When travelling across the country, he made it a point to visit as many Masonic groups, especially Shrine Temples, as he could, and he asked permission to visit with the clown units - all to make a point. He said children are frightened of people who wear paint, so if the Shrine clowns follow a simple recommendation he uses, their success with children would be overwhelming. When they visit a hospital ward or a room of kids, they should not go directly into the room, but peek around the corner three or four times before entering. This builds trust and confidence!

" Masons are doing a great job helping children, and I would personally like to see more emphasis placed on the DeMolay programs across the country," he said when asked about his thoughts on Masonic activities. His own personal first experience with Masonry occurred in Vincennes, Indiana, when he was seven or eight as he sold papers on a street corner. A man bought a newspaper and tipped him the remainder of a $5 bill. "Red" asked, "Why did you give me so much money to keep?" The man answered, "I am a Mason and we are taught to give!" "Well, I am going to be a Mason, too, when I grow up," "Red" stated. "Oh, Sonny, you mean you are going to try to be a Mason." This conversation stayed with Brother Skelton all his life.
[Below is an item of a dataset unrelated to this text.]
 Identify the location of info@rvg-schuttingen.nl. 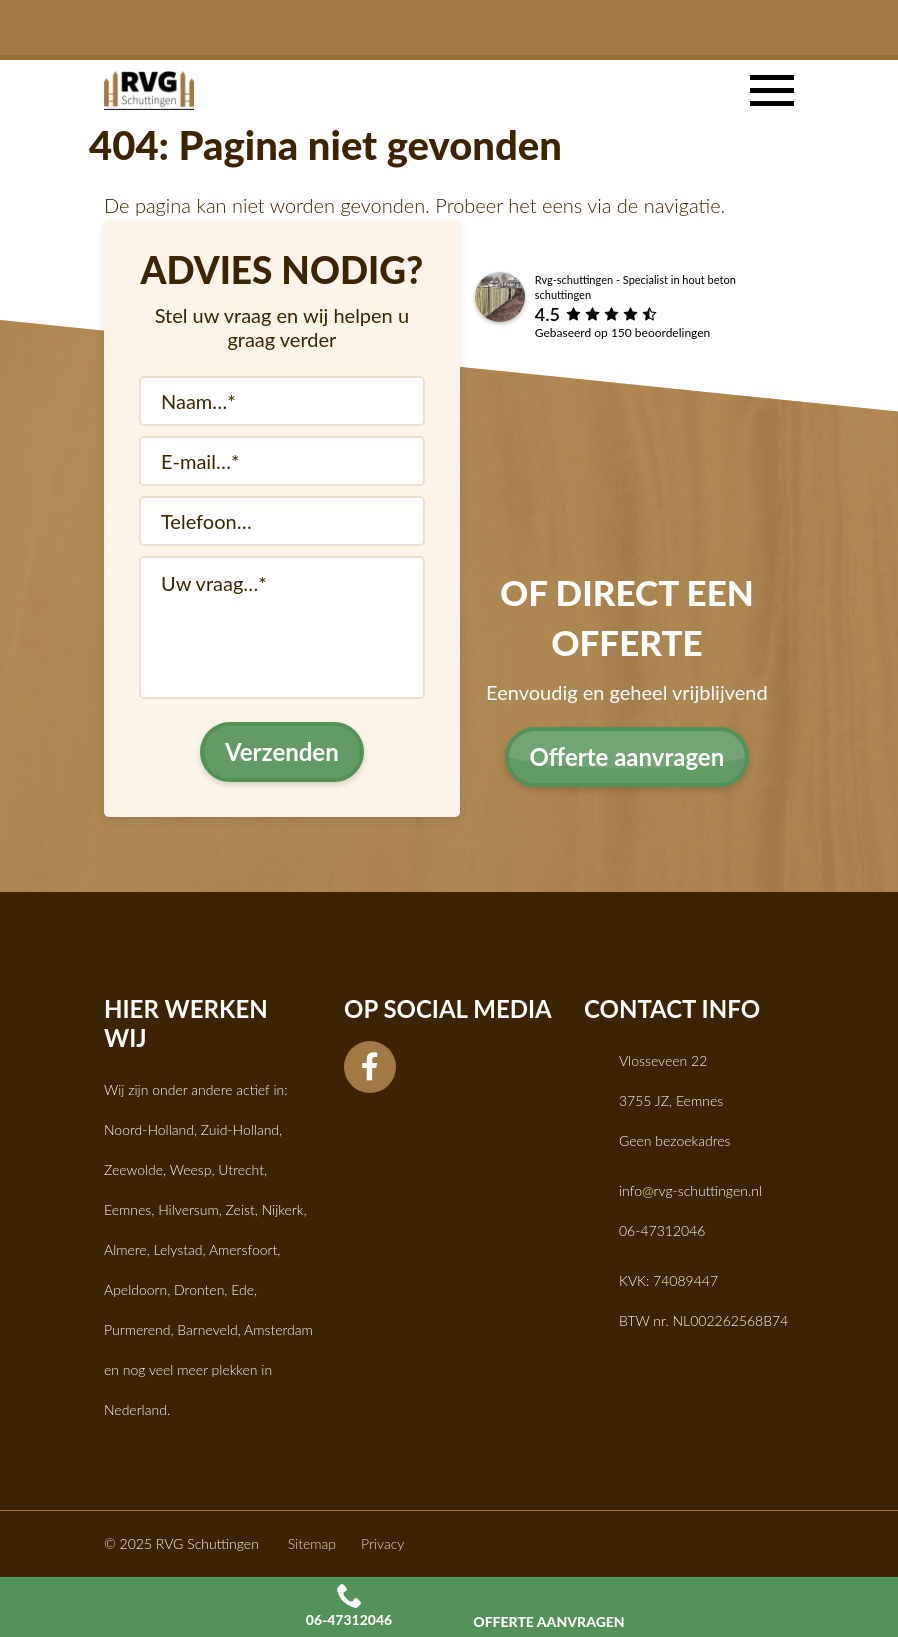 (690, 1190).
His Masonic career is most interesting. Aside from his membership in Vincennes Lodge No. 1, he holds membership in both the Scottish and York Rite Bodies. He was the recipient of the General Grand Chapter's Gold Medal for Distinguished Service in the Arts and Sciences. On September 24, 1969, he was coroneted an Inspector General Honorary Thirty-third Degree in Boston, Massachusetts, by the Northern Masonic Jurisdiction of the Scottish Rite. Also, he's a member of the Al Malaikah Temple in Los Angeles, California, and he received the Grand Lodge Award of Gold from the Grand Lodge of Indiana in 1993.

Our beloved Masonic Brother died September 24, 1997, and was buried at Forest Lawn Cemetery in Glendale, California. He will be missed! As the lives of millions of others had been enriched by knowing "Red" Skelton, so was mine that afternoon for the three hours I spent with this outstanding humanitarian and Brother. His success, no doubt, revolved around his love and understanding of human emotions and people's need for laughter and happiness. He left a great path for us to walk. In parting, we exchanged a warm, fraternal handshake, and Brother "Red" said to me, "Tommy, keep smiling-the world needs laughter, a lot of it."

And what about the gold chain? Did we find it? We looked in and under the bed, in the bathroom, and down the hall. Probably, the reader realized long ago that it was in Brother Skelton's coat pocket all the time. His performance at the Music Hall and his art sale were successes. So was my afternoon with Brother "Red" Skelton.

This article, edited for length, was previously published in The Texas Mason, Fall 1998 (Vol. 7, No. 4).

About the Author:
Tommy E. Sawyer of 6402 Willowstone Trail, Arlington, Texas 76018-3121, was raised a Master Mason on April 30,1981, in Thomas B. Hunter Lodge No. 1356, in Grand Prairie, Texas. He is a member of the Dallas Scottish Rite Bodies, Past Editor of the Hellas Shrine Temple magazine, The Camel's Calf, of Garland, Texas, and was the author of a weekly numismatic column for The Dallas Times-Herald for 16 years.